The hippocampus’s eyebrows shot up. He swept his hoof around the pockmarked beach. What further proof is necessary? The truth is evident for those—

“No it’s not.” Adagio stood and dusted off her knees, then winced. Several tiny rocks and grains of sand fell from them and onto her brother’s face. One blood-red pebble bounced off his unblinking right eye, then tumbled out onto his face and slid back down to the ground. Swallowing, Adagio looked away. “It’s just a battle. Prove that you’re not some kind of spy or something. You’re saying they’re all mad with greed, but you want my power just like everyone else does. You keep talking about how important the truth is. Well, show me the truth.
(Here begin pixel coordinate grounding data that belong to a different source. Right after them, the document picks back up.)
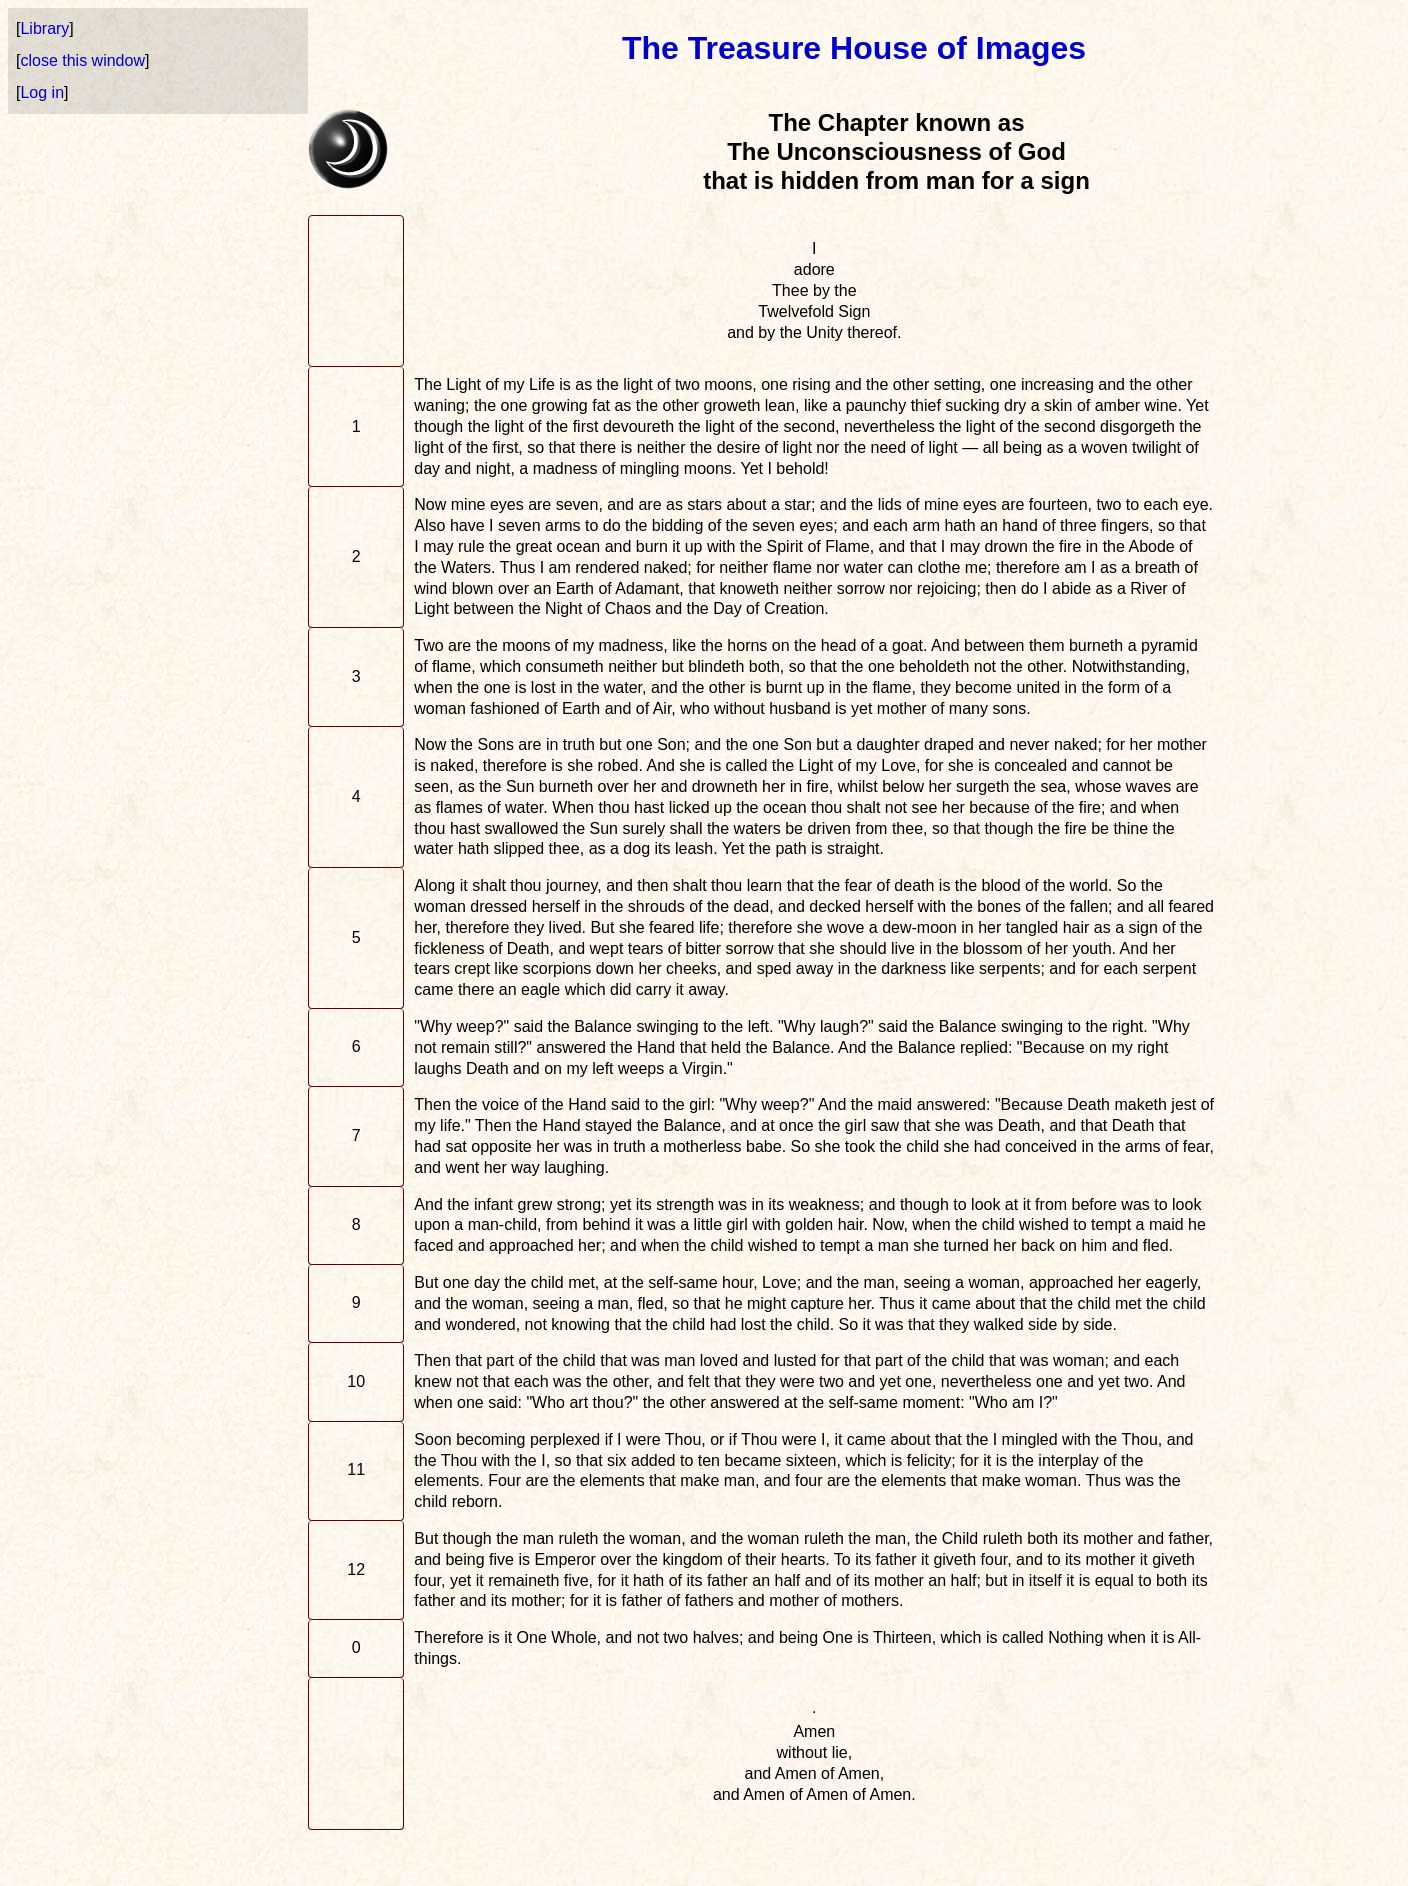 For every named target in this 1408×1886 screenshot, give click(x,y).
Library (44, 28)
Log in (42, 92)
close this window (82, 60)
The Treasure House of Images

Show me your truth.”

Eyes wary, the creature floated back a few feet. What are you talking about? We have no—

“Our minds are linked right? That’s what you said. Show me or I’ll find it myself.” Adagio squeezed her eyes closed and pushed hard against the presence in her mind. Feeling it give way, she focused her will into razors and tore into the alien consciousness. “Show me!

The hippocampus screamed and thrashed, his tail whipping sand and bits of rotting kelp into the sky. H-How dare you?!

Gritting her teeth, Adagio lashed out again, and the beach writhed and flowed, running like melting candle wax.

And in the spaces it left, teeth flashed.